A Taylor-Made Hive


Our friend Taylor keeps bees in her backyard in Alameda. They're remarkably mellow ladies. When Taylor heard that Robb and I wanted to start beekeeping, she generously offered to give us part of her colony.

Bees have a fascinating social structure (click for video), and one of the things that's particularly interesting is how in the spring, bees will often voluntarily divide their colonies. The reigning queen and half of her bees, will leave behind a safe home and all of the honey that they've worked so hard to create. They fly off in a group, and look for a new home. The remaining bees will breed a new queen, who will (hopefully) mate and carry on the life of the hive.

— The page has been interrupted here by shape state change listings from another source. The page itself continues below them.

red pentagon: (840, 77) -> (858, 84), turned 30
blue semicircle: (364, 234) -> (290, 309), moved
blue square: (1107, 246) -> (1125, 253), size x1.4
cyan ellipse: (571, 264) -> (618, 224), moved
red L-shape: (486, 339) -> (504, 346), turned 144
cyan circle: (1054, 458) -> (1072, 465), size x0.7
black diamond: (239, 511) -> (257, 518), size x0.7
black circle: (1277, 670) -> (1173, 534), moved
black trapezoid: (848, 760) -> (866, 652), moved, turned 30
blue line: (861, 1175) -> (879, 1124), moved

The fact that the queen leaves all the colony's resources behind strikes me as quite amazing. It seems really selfless, because -- other than what they're carrying in their stomachs -- the bees are leaving everything behind, to start a new life, and to let a new generation of bees inherit their home.

Dividing a colony of bees serves the same function as allowing the bees to swarm. Plus, it's less terrifying for the neighbors, and the beekeepeer gets the peace of mind of knowing that their bees will have been given a good home.

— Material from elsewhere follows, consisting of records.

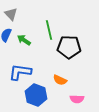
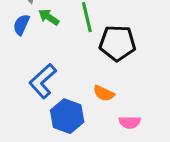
green arrow: (24, 40) -> (49, 17), moved
blue L-shape: (20, 72) -> (43, 81), turned -50

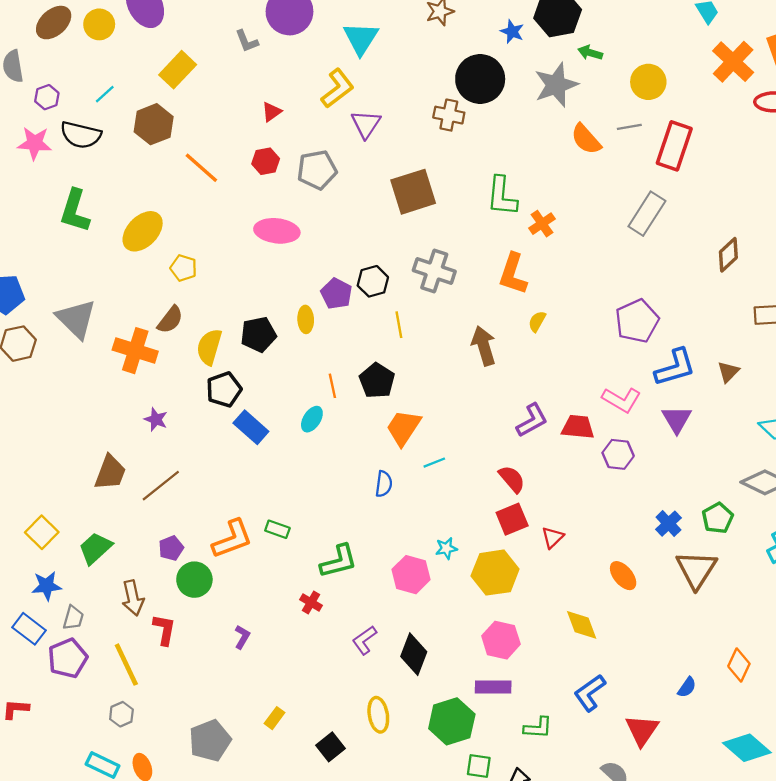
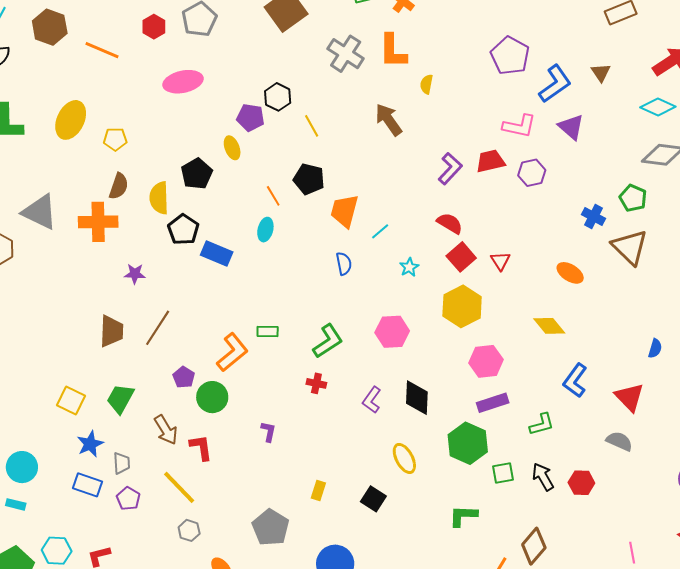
gray cross: (434, 271) -> (346, 54), moved, turned 33
cyan star: (446, 548) -> (409, 267), moved
purple pentagon: (68, 658) -> (128, 499), size x0.7

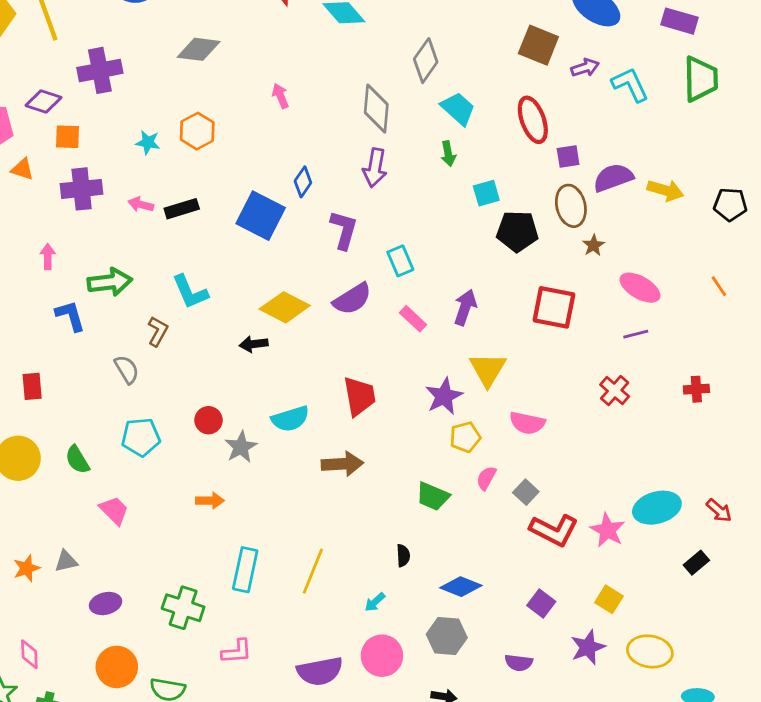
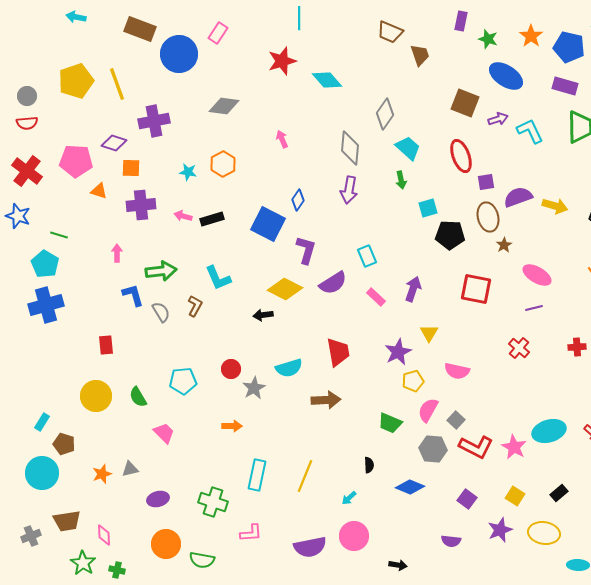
purple L-shape: (344, 230) -> (306, 250), moved
gray semicircle: (127, 369) -> (161, 312), moved
yellow triangle: (488, 369) -> (429, 333), size x0.7
pink semicircle: (486, 478) -> (428, 410), size x1.4
black rectangle: (696, 563) -> (559, 493), moved
gray hexagon: (447, 636) -> (433, 449), moved

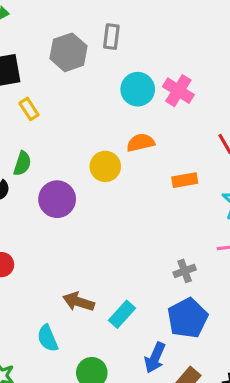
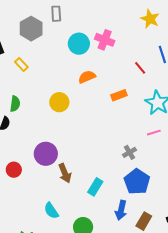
yellow rectangle: (29, 109) -> (21, 64), moved
yellow circle: (105, 166) -> (59, 102), moved
purple circle: (57, 199) -> (46, 154), moved
brown arrow: (79, 302) -> (65, 173), moved, turned -120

Since Taylor's frames were exactly the same size as ours, we were able to insert some of our frames into her hive. If everything goes well, the worker bees will start "drawing out" comb on the stamped wax foundation of our frames. The queen will lay eggs. And when things look good, we'll transfer our frame into our bee boxes, and drive them back to our house, where they'll hopefully take up residence in the beautiful new beehive that Robb bought me for Christmas.

(Isn't that gorgeous? Robb built the hive-stand with redwood planks we found buried in our back yard. You can't beat that old growth redwood for durability.)


Marg said…
mmmmmmmmmmmmm honey!

Congrats one your new hobby-the beehive looks wonderful as do those bees. Looking forward to updates!
Katy said…
Your hive is beautiful - and you're very lucky to have some one willing to split their hive for you. Round here (Ohio) a queen and workers sell for $75-100, if you can find some one who hasn't already sold all their queens.
Anonymous said…
That stand is BEE-utiful!

You knew someone was going to have to say it!

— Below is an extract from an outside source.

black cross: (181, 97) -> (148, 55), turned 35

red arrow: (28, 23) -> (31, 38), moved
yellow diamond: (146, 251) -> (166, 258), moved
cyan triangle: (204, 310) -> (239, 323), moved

WE would still like to have a hive one day. Do the hives stand in the sun or shade, or a combination of both? We were thinking of having one next to our grape vines, but maybe it should be placed under it?

One of the reasons we considered having a bee hive is also because it can "bee" rented to all the different farmers around here for pollination purposes.

We're very lucky to have generous friends! (But I expect we'll be paying Taylor for her effort.) I think sharing bees is part of the local bee culture around here. Taylor got her bees from a beekeeper whose colony swarmed.
Kaaren said…
That's great; both the gift and the stand.
MommaWriter said…
Love it. You're making me *so* interested in having bees!

Emily said…
I think that's the prettiest bee box I've ever seen! Oh, and if you end up with an over-abundance, put me on the waiting list to buy a jar of your extra honey! :-)
kelley said…
OK, I want regular reports on the bees... I have been thinking about this, myself, but I'm a little nervous about it. You might inspire me!
Kevin Braun said…
Your hive looks beautiful - love the color - Good luck and congrats - You seem to have a 'real' liking towards bees - Look forward to reading your progress.
mamakin said…
What a great looking hive. Good luck with it. I'd love to have one some day.
You may be interested in the Rav group Lampyridae. It's relatively new, but there's some really well informed people in the group & I'm learning so much. One of the guys raises silk worms and has been sharing the process & photos with us. They're looking for people who have interest in insects,bees have been mentioned, gardening, botany, and the topics grow as people express interest in different things.